"If theatre fails to react rapidly to current events, whether it be the Middle East crisis or the global financial meltdown, it will be reduced to the role of an impotent bystander. What theatre can also do is delve behind the headlines." Michael Billington in The Guardian today, responding to a short play Caryl Churchill just wrote about Gaza (http://www.guardian.co.uk/stage/theatreblog/2009/feb/11/royal-court-theatre-gaza)
We're attempting to react rapidly to current events in our devised piece,
Times 365:24:7, that is coming to The Brick's mainstage in a little over a month... we start previews on March 13th. As the blogger is here, we feel like we're chasing after events trying to respond to them and create interesting characters who are defined by the news in different ways: whether as makers of the news or receivers or subjects...

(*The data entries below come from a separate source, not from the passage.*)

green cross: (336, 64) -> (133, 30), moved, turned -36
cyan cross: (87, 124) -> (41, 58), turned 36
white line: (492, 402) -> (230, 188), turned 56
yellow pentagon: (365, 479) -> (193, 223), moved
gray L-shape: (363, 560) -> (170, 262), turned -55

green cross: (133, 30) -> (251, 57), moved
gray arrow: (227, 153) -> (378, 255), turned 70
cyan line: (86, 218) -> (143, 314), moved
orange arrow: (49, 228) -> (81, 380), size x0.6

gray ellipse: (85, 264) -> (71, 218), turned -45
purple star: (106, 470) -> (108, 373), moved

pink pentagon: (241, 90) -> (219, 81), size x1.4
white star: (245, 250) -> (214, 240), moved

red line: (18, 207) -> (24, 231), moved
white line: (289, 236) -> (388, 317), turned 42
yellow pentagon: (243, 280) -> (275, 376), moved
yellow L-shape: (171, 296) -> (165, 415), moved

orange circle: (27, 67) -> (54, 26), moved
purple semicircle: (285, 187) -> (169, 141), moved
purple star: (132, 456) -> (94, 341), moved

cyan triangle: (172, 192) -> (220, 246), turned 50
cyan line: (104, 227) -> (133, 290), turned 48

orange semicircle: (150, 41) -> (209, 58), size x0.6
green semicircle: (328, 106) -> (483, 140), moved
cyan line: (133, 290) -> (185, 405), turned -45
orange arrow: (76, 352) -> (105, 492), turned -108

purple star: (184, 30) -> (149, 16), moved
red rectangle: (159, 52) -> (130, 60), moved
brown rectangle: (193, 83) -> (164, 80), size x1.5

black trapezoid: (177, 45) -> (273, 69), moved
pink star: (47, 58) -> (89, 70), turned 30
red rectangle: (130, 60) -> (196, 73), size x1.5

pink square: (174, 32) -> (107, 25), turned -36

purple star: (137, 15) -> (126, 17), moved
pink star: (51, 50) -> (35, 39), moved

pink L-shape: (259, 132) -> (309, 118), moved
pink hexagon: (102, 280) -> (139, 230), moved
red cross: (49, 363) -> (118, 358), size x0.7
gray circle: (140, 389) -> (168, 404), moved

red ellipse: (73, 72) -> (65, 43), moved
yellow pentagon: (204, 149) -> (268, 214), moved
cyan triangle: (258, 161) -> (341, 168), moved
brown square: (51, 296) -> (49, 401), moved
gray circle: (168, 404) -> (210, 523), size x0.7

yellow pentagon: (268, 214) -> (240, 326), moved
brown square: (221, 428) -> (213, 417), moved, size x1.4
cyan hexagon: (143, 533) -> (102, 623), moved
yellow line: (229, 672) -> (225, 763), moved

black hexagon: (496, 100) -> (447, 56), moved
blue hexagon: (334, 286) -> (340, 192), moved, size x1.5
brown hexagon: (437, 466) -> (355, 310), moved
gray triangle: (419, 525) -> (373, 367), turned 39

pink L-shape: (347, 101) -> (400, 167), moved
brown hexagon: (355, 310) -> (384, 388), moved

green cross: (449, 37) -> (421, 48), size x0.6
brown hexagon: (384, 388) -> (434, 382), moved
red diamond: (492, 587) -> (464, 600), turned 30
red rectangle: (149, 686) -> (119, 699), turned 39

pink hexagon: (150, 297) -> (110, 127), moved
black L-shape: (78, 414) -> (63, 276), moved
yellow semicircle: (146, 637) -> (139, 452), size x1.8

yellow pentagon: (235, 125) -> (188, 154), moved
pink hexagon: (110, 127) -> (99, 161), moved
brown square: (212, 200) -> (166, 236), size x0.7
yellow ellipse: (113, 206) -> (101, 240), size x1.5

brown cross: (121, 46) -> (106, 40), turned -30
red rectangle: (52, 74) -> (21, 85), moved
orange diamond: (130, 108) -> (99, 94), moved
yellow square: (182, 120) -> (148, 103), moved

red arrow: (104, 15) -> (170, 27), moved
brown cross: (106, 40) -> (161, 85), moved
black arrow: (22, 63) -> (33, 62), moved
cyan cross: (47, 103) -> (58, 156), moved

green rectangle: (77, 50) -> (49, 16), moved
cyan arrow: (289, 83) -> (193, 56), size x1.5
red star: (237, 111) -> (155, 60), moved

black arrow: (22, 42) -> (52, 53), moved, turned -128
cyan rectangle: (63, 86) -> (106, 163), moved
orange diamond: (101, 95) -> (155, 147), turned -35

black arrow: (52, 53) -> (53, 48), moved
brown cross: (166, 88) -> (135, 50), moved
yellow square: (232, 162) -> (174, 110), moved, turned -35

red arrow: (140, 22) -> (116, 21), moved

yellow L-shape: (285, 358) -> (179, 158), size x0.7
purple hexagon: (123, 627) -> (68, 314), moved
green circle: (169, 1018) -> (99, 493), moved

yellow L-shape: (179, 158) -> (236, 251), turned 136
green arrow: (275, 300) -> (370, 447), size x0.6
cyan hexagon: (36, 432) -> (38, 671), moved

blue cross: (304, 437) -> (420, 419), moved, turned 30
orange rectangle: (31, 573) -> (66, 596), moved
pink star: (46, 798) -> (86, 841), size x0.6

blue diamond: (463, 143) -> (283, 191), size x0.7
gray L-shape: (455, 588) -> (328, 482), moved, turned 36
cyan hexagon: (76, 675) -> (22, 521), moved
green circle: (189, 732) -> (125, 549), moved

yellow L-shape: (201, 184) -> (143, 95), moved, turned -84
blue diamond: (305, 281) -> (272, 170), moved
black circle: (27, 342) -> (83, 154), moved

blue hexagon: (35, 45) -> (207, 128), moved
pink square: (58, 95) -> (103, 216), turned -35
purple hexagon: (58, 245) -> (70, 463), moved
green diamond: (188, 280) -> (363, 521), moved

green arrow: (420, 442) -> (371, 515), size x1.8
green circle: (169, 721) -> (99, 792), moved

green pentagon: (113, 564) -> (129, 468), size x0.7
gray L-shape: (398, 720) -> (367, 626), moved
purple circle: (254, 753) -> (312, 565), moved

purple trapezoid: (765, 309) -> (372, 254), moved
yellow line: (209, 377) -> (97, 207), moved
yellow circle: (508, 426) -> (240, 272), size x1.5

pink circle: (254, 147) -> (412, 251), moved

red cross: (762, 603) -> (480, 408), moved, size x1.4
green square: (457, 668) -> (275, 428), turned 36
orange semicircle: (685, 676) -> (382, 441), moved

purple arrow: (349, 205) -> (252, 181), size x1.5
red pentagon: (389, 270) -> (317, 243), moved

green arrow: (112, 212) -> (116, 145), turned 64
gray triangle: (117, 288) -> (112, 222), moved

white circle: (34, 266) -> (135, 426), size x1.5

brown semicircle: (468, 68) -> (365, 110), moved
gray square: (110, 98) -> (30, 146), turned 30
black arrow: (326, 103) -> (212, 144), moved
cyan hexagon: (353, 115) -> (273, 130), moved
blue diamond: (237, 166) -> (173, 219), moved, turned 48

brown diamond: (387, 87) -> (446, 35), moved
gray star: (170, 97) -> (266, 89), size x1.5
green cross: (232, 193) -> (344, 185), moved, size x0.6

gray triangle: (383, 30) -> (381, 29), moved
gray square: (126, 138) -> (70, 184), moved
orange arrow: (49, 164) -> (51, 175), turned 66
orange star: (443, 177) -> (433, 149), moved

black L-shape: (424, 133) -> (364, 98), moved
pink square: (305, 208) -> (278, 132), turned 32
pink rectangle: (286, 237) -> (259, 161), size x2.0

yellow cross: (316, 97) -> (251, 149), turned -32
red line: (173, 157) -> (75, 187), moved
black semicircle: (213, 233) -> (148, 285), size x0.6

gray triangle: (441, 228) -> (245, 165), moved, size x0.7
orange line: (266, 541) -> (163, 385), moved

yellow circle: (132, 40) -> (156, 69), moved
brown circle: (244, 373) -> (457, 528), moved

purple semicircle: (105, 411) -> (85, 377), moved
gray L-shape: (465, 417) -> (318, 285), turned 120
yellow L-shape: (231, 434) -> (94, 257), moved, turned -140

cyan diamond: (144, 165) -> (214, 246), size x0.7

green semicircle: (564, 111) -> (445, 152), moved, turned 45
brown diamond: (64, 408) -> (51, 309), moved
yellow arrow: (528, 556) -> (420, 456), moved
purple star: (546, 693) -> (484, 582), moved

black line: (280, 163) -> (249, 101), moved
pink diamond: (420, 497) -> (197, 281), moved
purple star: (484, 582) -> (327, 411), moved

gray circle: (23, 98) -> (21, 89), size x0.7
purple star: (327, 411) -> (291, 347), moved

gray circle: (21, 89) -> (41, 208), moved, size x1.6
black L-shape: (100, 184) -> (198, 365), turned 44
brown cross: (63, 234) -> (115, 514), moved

I'm Anna, the director of the show and artistic director of Bone Orchard. I think that because the theatre is a live medium that combines words and images in real time, it has a responsibility to be current. I don't really understand why we/the field don't strive for this more. It definitely sets up the risk of failure, but then failure is important, if terrifying. Samuel Beckett: 'No matter, try again, fail again, fail better.'
Why else do you make anything artistic except to be part of a dialogue with the present moment - to enlarge the present in some way, to respond to it and take it into a different kind of conversation?
Film does this actually more than theatre right now, but this is ironic because film is an artform that is always necessarily behind itself because of the production and editing process. Theatre, however, has the potential to exploit its liveness and ability to react immediately to events...
so we are making immediate theatre to attempt this: to build a piece that has strong foundations (scenes and characters that the actors develop over time), but that can also adapt and grow, changing each night a little as the news itself does.